Topic: Detecting Persistent Threats using Sequence Statistics
Speaker: Dr. Ted Dunning, Chief Application Architect at MapR
Time and date: 4:30-6:30pm, Monday 5 September 2016
Location: 40 Cameron Avenue in Belconnen at HP Enterprise
In a persistent threat, the attacker often penetrates a system but exploits information captured there elsewhere at a throttled rate to avoid detection. In some cases, the attacker even takes measures to protect the penetrated system from other attackers to avoid the detailed inspection that often accompanies the detection of a compromise. I will describe one particular kind of situation in which a single point of compromise is used to extract consumer financial information that is then used elsewhere to commit fraud. This kind of attack can be difficult to detect and hard to trace. In fact, however, detailed examination of transaction histories across thousands to millions of accounts can provide a very sensitive indicator of such activity and can often pin-point the original point of compromise. The detection technique that I will describe has very broad applicability across many problems that involve sequences of symbols and has produced state-of-art results in genomics, fraud detection, text analysis, retail recommendations and predicting attrition and profitability. The specific case that I describe in this talk is also interesting since the technique was initially developed using synthetic data which emulated real data closely enough that a fraud ring was detected the first time out.
About the speaker:
Ted Dunning is Chief Application Architect at MapR Technologies and committer and PMC member of the Apache Mahout, Apache ZooKeeper, and Apache Drill projects. Ted has been very active in mentoring new Apache projects and is currently serving as vice president of incubation for the Apache Software Foundation. Ted was the chief architect behind the MusicMatch (now Yahoo Music) and Veoh recommendation systems.

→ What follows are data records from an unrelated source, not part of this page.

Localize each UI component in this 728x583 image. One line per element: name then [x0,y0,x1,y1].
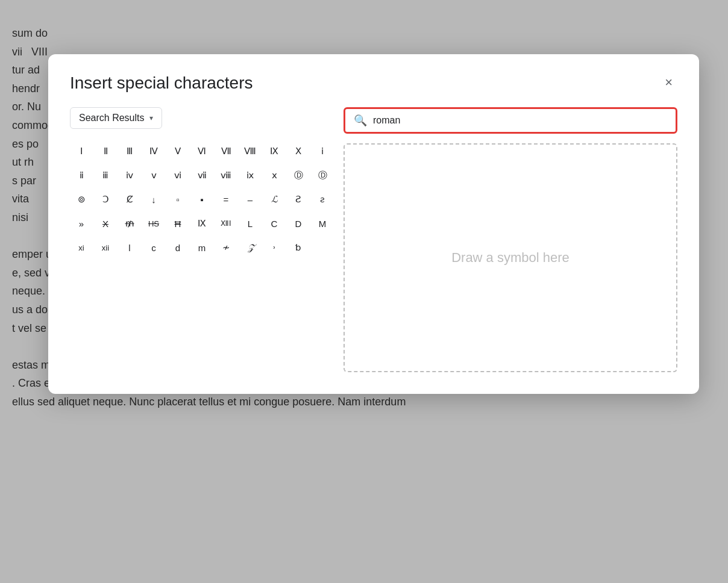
insert-special-characters-dialog: Insert special characters × Search Resul… [48,54,699,394]
char-cell[interactable]: 𝒵 [239,236,262,259]
left-panel: Search Results ▾ Ⅰ Ⅱ Ⅲ Ⅳ Ⅴ Ⅵ Ⅶ Ⅷ Ⅸ Ⅹ ⅰ ⅱ… [70,107,329,372]
close-button[interactable]: × [660,73,677,92]
char-cell[interactable]: m [190,236,213,259]
char-cell[interactable]: Ⅳ [142,140,165,163]
category-dropdown[interactable]: Search Results ▾ [70,107,162,129]
char-cell[interactable]: l [118,236,141,259]
search-icon: 🔍 [354,114,367,127]
char-cell[interactable]: Ȼ [118,188,141,211]
char-cell[interactable]: Ↄ [94,188,117,211]
char-cell[interactable]: c [142,236,165,259]
char-cell[interactable]: ˒ [263,236,286,259]
char-cell[interactable]: ⅸ [239,164,262,187]
char-cell[interactable]: Ⅲ [118,140,141,163]
char-cell[interactable]: X [94,212,117,235]
char-cell[interactable]: xii [94,236,117,259]
char-cell[interactable]: Ⓓ [311,164,334,187]
dialog-header: Insert special characters × [70,73,677,93]
char-cell[interactable]: Ħ [166,212,189,235]
char-cell[interactable]: Ⅱ [94,140,117,163]
char-cell[interactable]: ↓ [142,188,165,211]
char-cell[interactable]: ⅳ [118,164,141,187]
char-cell[interactable]: D [287,212,310,235]
char-cell[interactable]: ⅫⅠ [215,212,237,235]
char-cell[interactable]: Ⅷ [239,140,262,163]
char-cell[interactable]: Ⅶ [215,140,237,163]
char-cell[interactable]: ≁ [215,236,237,259]
char-cell[interactable]: Ⅴ [166,140,189,163]
char-cell[interactable]: Ⅸ [263,140,286,163]
char-cell[interactable]: ⅰ [311,140,334,163]
search-box[interactable]: 🔍 [344,107,677,134]
char-cell[interactable]: ₥ [118,212,141,235]
dialog-title: Insert special characters [70,73,253,93]
draw-symbol-label: Draw a symbol here [451,250,570,266]
dropdown-label: Search Results [79,113,145,123]
char-cell[interactable]: M [311,212,334,235]
dialog-body: Search Results ▾ Ⅰ Ⅱ Ⅲ Ⅳ Ⅴ Ⅵ Ⅶ Ⅷ Ⅸ Ⅹ ⅰ ⅱ… [70,107,677,372]
char-cell[interactable]: Ⅵ [190,140,213,163]
char-cell[interactable]: ⊚ [70,188,93,211]
char-cell[interactable]: ℒ [263,188,286,211]
char-cell[interactable]: C [263,212,286,235]
char-cell[interactable]: Ⓓ [287,164,310,187]
char-cell[interactable]: L [239,212,262,235]
search-input[interactable] [373,115,667,126]
chevron-down-icon: ▾ [149,114,153,122]
char-cell[interactable]: ⅶ [190,164,213,187]
char-cell[interactable]: ⅲ [94,164,117,187]
char-cell[interactable]: d [166,236,189,259]
char-cell[interactable]: ⅴ [142,164,165,187]
char-cell[interactable]: Ⅹ [287,140,310,163]
char-cell[interactable]: ⅱ [70,164,93,187]
char-cell[interactable]: – [239,188,262,211]
char-cell[interactable]: Ⅸ [190,212,213,235]
char-cell[interactable]: Ƨ [287,188,310,211]
char-cell[interactable]: ▫ [166,188,189,211]
char-cell[interactable]: » [70,212,93,235]
char-cell[interactable]: ⅷ [215,164,237,187]
right-panel: 🔍 Draw a symbol here [344,107,677,372]
char-cell[interactable]: ⅵ [166,164,189,187]
char-cell[interactable]: ⅹ [263,164,286,187]
char-cell[interactable]: = [215,188,237,211]
char-cell[interactable]: ƅ [287,236,310,259]
char-cell[interactable]: HS [142,212,165,235]
draw-symbol-area[interactable]: Draw a symbol here [344,143,677,372]
char-cell[interactable]: ▪ [190,188,213,211]
characters-grid: Ⅰ Ⅱ Ⅲ Ⅳ Ⅴ Ⅵ Ⅶ Ⅷ Ⅸ Ⅹ ⅰ ⅱ ⅲ ⅳ ⅴ ⅵ ⅶ ⅷ ⅸ ⅹ [70,140,329,259]
char-cell[interactable]: Ⅰ [70,140,93,163]
char-cell[interactable]: ƨ [311,188,334,211]
char-cell[interactable]: xi [70,236,93,259]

He built fraud detection systems for ID Analytics (LifeLock) and he has 24 patents issued to date and a dozen pending. Ted has a PhD in computing science from the University of Sheffield. When he’s not doing data science, he plays guitar and mandolin. He also bought the beer at the first Hadoop user group meeting.
Pizzas and drinks will be sponsored by MapR. The venue will be sponsored by HP Enterprise.